The coalition strikes against the chemical facilities of the Syrian regime had to happen, the same way they should have happened in 2013 after the sarin gas attack. There are prohibitions against the usage of chemical weapons going back to 1925, commonly referred to as the Geneva Protocol. Why? Because the extensive use of these agents during WW1 led to the deaths of an estimated 100,00 combatants and wounded up to a million more. This international convention was reintroduced in 1997 as the Chemical Weapons Convention, which prohibits “the large-scale use, development, production, stockpiling and transfer of chemical weapons” – the Syrian regime is in violation of most if not all of these conventions.
So the problem is less about the righteousness of taking out chemical weapons facilities, but having to reconcile it against the entire Trump presidency. He actually said, “mission accomplished” in a tweet in a bout of mind-mumblingly cliched braggadocio. Anyone remember George Bush saying the same thing about the Iraq War? Anyone else wanna comment on how that turned out?
The first thing to remember is that chemical weapons deployment is a method of waging war which cannot be normalized or accepted by the community of nations. Yes, countries will continue to wage war and yes, the methods in which they wage war will still end with countless civilian lives lost in the process. But there is a difference, which is the reason why we also have prohibitions against the use of biological and nuclear weapons.
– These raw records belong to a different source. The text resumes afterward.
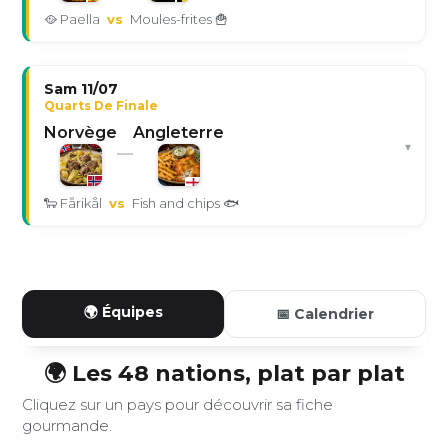
🥘 Paella
vs
Moules-frites 🍟
Sam 11/07
Quarts De Finale
Norvège
Angleterre
▾
—
🐑 Fårikål
vs
Fish and chips 🐟
🌍 Équipes
📅 Calendrier
🌍 Les 48 nations, plat par plat
Cliquez sur un pays pour découvrir sa fiche
gourmande.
Chemical weapons and their capacity to kill civilians at a disproportionately higher rate is what separates them from other conventional weapons. According to an analysis by the Carnegie Endowment for Peace, “Under ideal conditions 1 ton of Sarin dropped from an airplane could produce 3,000 to 8,000 deaths”. They are also indiscriminate in their usage, given the inability to control the agent once it has been dispersed, making them not only a weapon of mass destruction, but also a weapon of mass terror. The same analysis also cited a UN report which claimed, “a chemical weapon of 15 tons might kill 50 percent of the people in a 60 square kilometer area.” Then there is the long-term effect of the chemical agents, such as visual impairment, chronic dermatological conditions, long-term respiratory problems, and cancer.
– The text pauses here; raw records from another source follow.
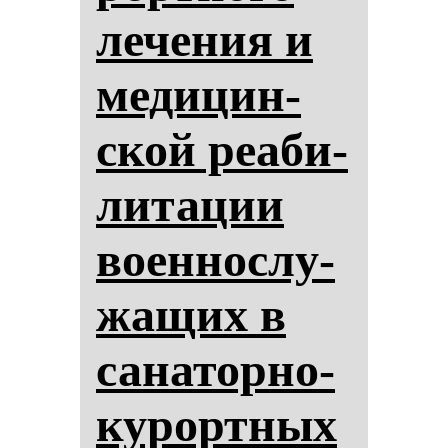
ле­че­ния и
ме­ди­цин­
ской ре­аби­
ли­та­ции
во­ен­нос­лу­
жа­щих в
са­на­тор­но-
ку­рор­тных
To assume that “red-lines” on chemical weapons should not be enforced, would be to assume that the very same “red-lines” on biological and nuclear weapons should also not be enforced – should that terrifying scenario ever come to pass. Is this something we’re willing to negotiate on as the world becomes more complex and dangerous? That is the conundrum we’re facing and the reason why we cannot allow chemical weapons attacks to go unanswered -Trump or no Trump.
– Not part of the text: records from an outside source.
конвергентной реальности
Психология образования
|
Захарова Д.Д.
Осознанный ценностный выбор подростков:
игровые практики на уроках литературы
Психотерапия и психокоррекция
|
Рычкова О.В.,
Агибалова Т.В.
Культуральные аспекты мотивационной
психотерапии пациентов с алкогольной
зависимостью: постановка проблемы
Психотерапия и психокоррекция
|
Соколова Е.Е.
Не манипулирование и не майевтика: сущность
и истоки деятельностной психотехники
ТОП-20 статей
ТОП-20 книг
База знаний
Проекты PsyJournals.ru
There is no strategy for Syria (not under Obama, not under Trump) and this strike, like the US strike in April last year, was only a tactical pin-prick meant to degrade capabilities not end the conflict. That does not mean we have to let Syrian civilians be killed with weapons of mass terror by a murderous regime that has wholesale slaughtered its own people since 2011.
Trump is a reckless, loutish president, but in authorizing the Pentagon’s strikes on Syria he was justified. Our feelings on foreign policy should not be conflated with our feelings about the president – remember the long game. Nonetheless, there is a bitter irony to all of this. The man who said there were a “few good people” in Charlottesville and the man who demonized refugees is also the same man who can intervene to save civilian lives from chemical attacks.
Regardless of the reasoning, the net result can still be the same: countless lives have potentially been saved by destroying facilities used to make weapons of mass destruction. If ever there was a reason for the awesome power of the US military apparatus to be applied, this is surely it. Progressives who are committed to cooperation among allies and internationalism, as a means of supporting human rights can support this kind of intervention without supporting the president. These two things can exist simultaneously.
Fingers crossed this kind of attack won’t happen again, but recent history has shown us that without consequence there is little hope that we won’t have a repeat of it.